Recorded data:
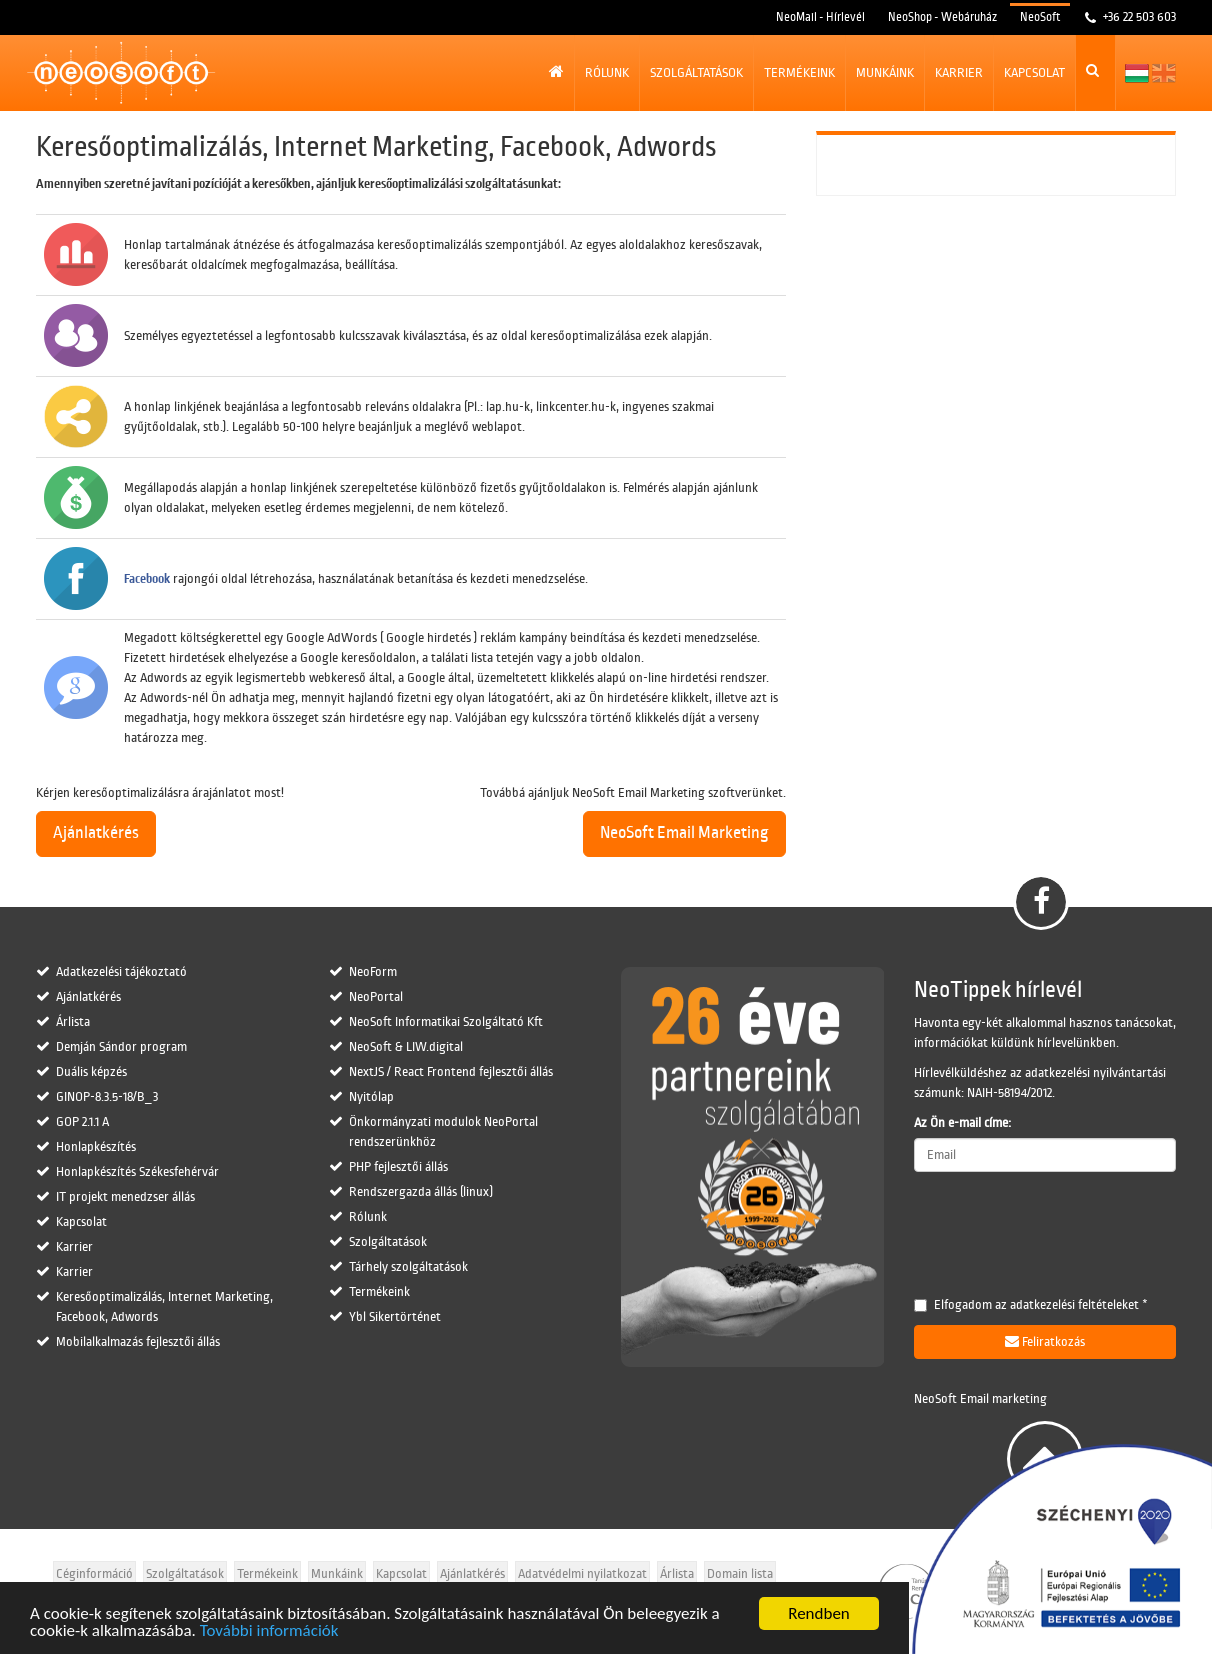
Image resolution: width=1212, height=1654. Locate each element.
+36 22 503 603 (1138, 17)
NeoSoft (1040, 17)
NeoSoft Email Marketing (684, 833)
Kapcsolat (1034, 73)
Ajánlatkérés (96, 833)
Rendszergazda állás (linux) (421, 1192)
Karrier (959, 73)
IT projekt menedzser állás (125, 1197)
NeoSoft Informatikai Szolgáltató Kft (446, 1022)
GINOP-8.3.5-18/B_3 (107, 1097)
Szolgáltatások (696, 73)
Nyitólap (371, 1097)
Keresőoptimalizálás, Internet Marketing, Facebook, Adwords (164, 1307)
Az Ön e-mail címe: (962, 1123)
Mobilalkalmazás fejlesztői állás (138, 1342)
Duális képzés (91, 1072)
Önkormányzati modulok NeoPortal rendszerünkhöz (443, 1132)
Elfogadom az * (1031, 1305)
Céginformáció (94, 1574)
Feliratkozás (1045, 1341)
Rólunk (607, 73)
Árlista (73, 1022)
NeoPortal (376, 997)
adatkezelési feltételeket (1074, 1305)
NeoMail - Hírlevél (820, 17)
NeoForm (373, 972)
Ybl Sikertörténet (395, 1317)
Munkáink (885, 73)
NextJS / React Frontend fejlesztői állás (451, 1072)
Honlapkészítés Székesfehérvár (137, 1172)
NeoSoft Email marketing (980, 1399)
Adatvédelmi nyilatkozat (582, 1574)
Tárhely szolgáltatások (408, 1267)
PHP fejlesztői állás (398, 1167)
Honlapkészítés (96, 1147)
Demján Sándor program (121, 1047)
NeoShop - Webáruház (942, 17)
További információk (269, 1631)
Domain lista (740, 1574)
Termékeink (799, 73)
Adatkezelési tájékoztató (121, 972)
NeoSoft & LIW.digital (406, 1047)
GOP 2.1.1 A (82, 1122)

What needs to be done:
The lines needed are those in the data above that hold the string "állás"; copy each of them.

Solution to the problem:
Rendszergazda állás (linux) (421, 1192)
IT projekt menedzser állás (125, 1197)
Mobilalkalmazás fejlesztői állás (138, 1342)
NextJS / React Frontend fejlesztői állás (451, 1072)
PHP fejlesztői állás (398, 1167)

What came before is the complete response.